Read more: Israel and Hamas agree on first phase of peace plan to end Gaza war
In a televised address, Prime Minister Benjamin Netanyahu said Israeli forces would stay in Gaza to ensure the territory was demilitarised and Hamas disarmed in future stages of Trump s plan: "If this is achieved the easy way then that will be good, and if not then it will be achieved the hard way."
ISRAELI FORCES PULL OUT OF POSITIONS IN CENTRE, SOUTH
In Khan Younis, in the southern Gaza Strip, some Israeli troops pulled back from the eastern area near the border, but tank shelling was heard, according to residents in contact with Reuters.
In Nusseirat camp in the centre of the enclave, some Israeli soldiers dismantled their position and headed east towards the Israeli border, but other troops remained in the area after gunfire was heard in the early hours of Friday.
Israeli forces pulled out from the road along the Mediterranean coast into Gaza City.
"As soon as we heard the news of the truce and ceasefire, we were very happy and got ready to go back to Gaza City, to our homes. Of course there are no homes - they ve been destroyed," said Mahdi Saqla, 40.
"But we are happy just to return to where our homes were, even over the rubble. That too is a great joy. For two years we ve been suffering, displaced from place to place."
Israeli military spokesperson Brigadier General Effie Defrin urged residents of Gaza to avoid entering areas under Israeli military control. "Keep to the agreement and ensure your safety," he said on Friday.
HAMAS GAZA LEADER SAYS HE HAS RECEIVED GUARANTEES WAR IS OVER
The war has deepened Israel s international isolation and upended the Middle East, spreading into a regional conflict that drew in Iran, Yemen and Lebanon. It also tested the U.S.-Israeli relationship, with Trump seeming to lose patience with Netanyahu and pressuring him to reach a deal.

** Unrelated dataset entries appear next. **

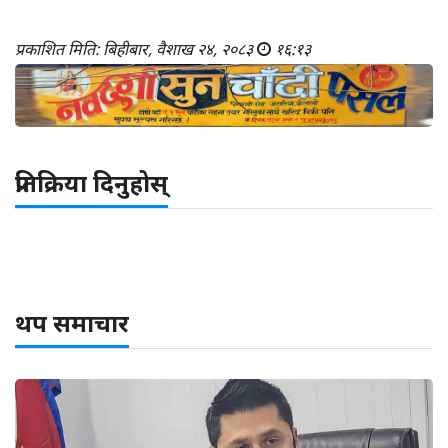
प्रकाशित मिति: बिहीबार, वैशाख २४, २०८३
१६:१३
प्रतिक्रिया दिनुहोस्
थप समाचार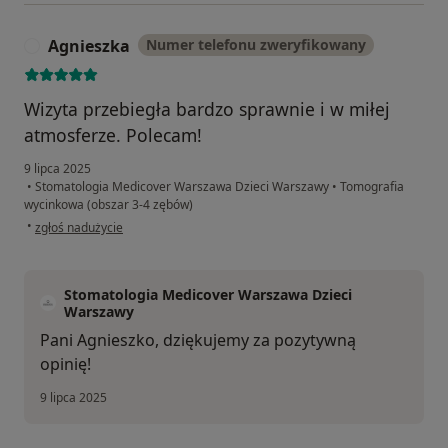
Agnieszka
Numer telefonu zweryfikowany
A
Wizyta przebiegła bardzo sprawnie i w miłej
atmosferze. Polecam!
9 lipca 2025
•
Stomatologia Medicover Warszawa Dzieci Warszawy
•
Tomografia
wycinkowa (obszar 3-4 zębów)
w opinii użytkownika Agnieszka
•
zgłoś nadużycie
Stomatologia Medicover Warszawa Dzieci
Warszawy
Pani Agnieszko, dziękujemy za pozytywną
opinię!
9 lipca 2025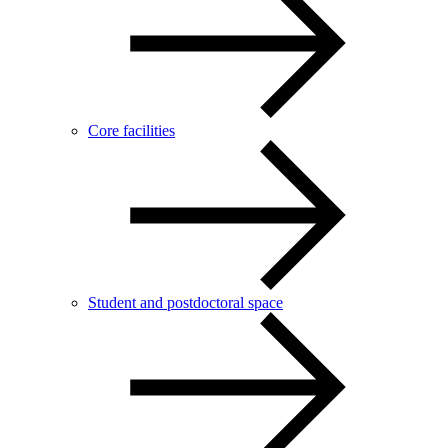
Core facilities
Student and postdoctoral space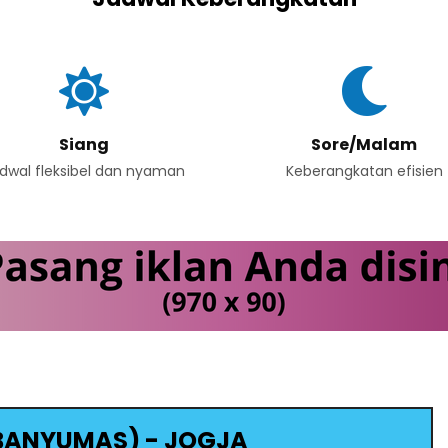
Siang
Sore/Malam
dwal fleksibel dan nyaman
Keberangkatan efisien
ANYUMAS) - JOGJA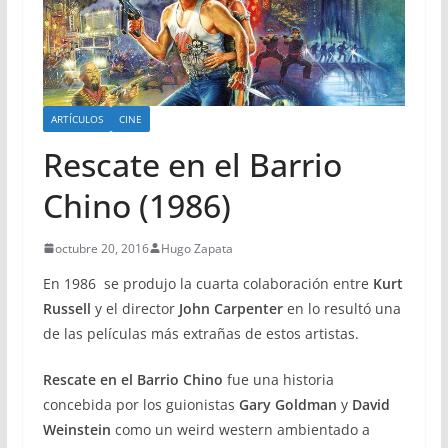
ARTÍCULOS
CINE
Rescate en el Barrio
Chino (1986)
octubre 20, 2016
Hugo Zapata
En 1986 se produjo la cuarta colaboración entre
Kurt
Russell
y el director
John Carpenter
en lo resultó una
de las películas más extrañas de estos artistas.
Rescate en el Barrio Chino
fue una historia
concebida por los guionistas
Gary Goldman
y
David
Weinstein
como un weird western ambientado a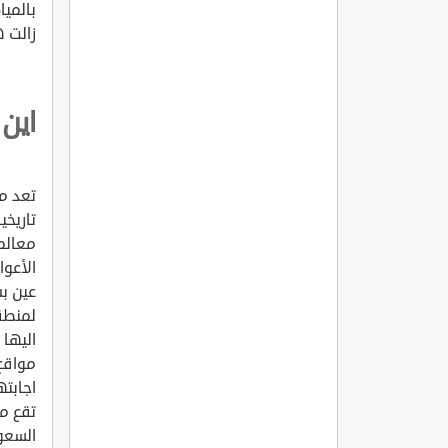
بالميا
زالت ه
اين
تعد م
تاريخي
معالم
الأعوا
عين بس
لمنطق
اليها 
مواقع
اجابته
تقع م
السعو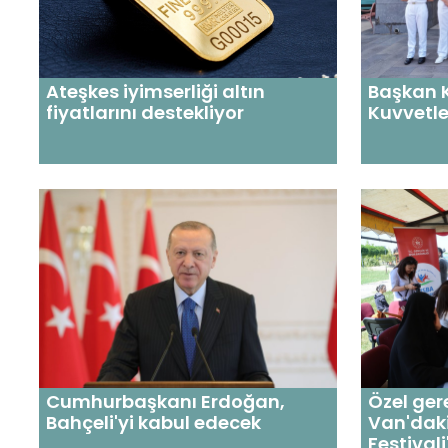
Ateşkes iyimserliği altın
Başkan K
fiyatlarını destekliyor
Kuvvetle
Cumhurbaşkanı Erdoğan,
Özel ger
Bahçeli'yi kabul edecek
Van'daki
Festival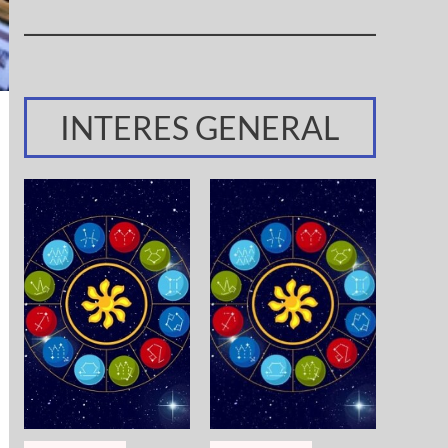
INTERES GENERAL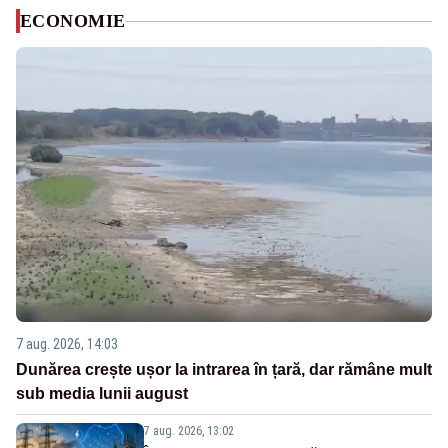
ECONOMIE
7 aug. 2026, 14:03
Dunărea crește ușor la intrarea în țară, dar rămâne mult
sub media lunii august
7 aug. 2026, 13:02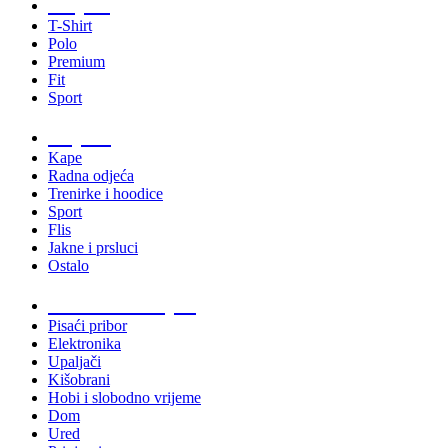
Majice
T-Shirt
Polo
Premium
Fit
Sport
Odjeća
Kape
Radna odjeća
Trenirke i hoodice
Sport
Flis
Jakne i prsluci
Ostalo
Promo materijali
Pisaći pribor
Elektronika
Upaljači
Kišobrani
Hobi i slobodno vrijeme
Dom
Ured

Israelis and Palestinians alike rejoiced after the deal was announced, the biggest step yet to end two years of war in which over 67,000 Palestinians have been killed, and return the last hostages seized by Hamas in the deadly attacks that provoked it.
The exiled Gaza chief of Hamas, Khalil Al-Hayya, said he had received guarantees from the United States and other mediators that the war was over.
Twenty Israeli hostages are still believed to be alive in Gaza, while 26 are presumed dead and the fate of two is unknown. Hamas has indicated that recovering the bodies of the dead may take longer than releasing those who are alive.
HURDLES REMAIN
The accord, if fully implemented, would bring the two sides closer than any previous effort to halt the war.
Much could still go wrong. The sides have yet to publish the list of Palestinian prisoners to be released in exchange for Israeli hostages. Hamas is seeking freedom for some of the most prominent Palestinian convicts held in Israeli jails.
Further steps in Trump s 20-point plan have yet to be agreed. Those include how the demolished Gaza Strip is to be ruled when the fighting ends, and the ultimate fate of Hamas, which has so far rejected Israel s demands it disarm.
The Hamas-run interior ministry said on Friday it would deploy security forces in areas where the Israeli army withdrew. It was not immediately clear whether fighters would return to the streets in significant numbers as they did during earlier ceasefires, a move sure to be viewed by Israel as a provocation.
Trump said he would head to the region on Sunday, possibly to attend a signing ceremony in Egypt. Knesset Speaker Amir Ohana invited him to address the Israeli parliament.
Hamas triggered the conflict when it stormed Israeli communities and a music festival on October 7, 2023, killing 1,200 people and capturing 251 hostages, according to Israeli tallies.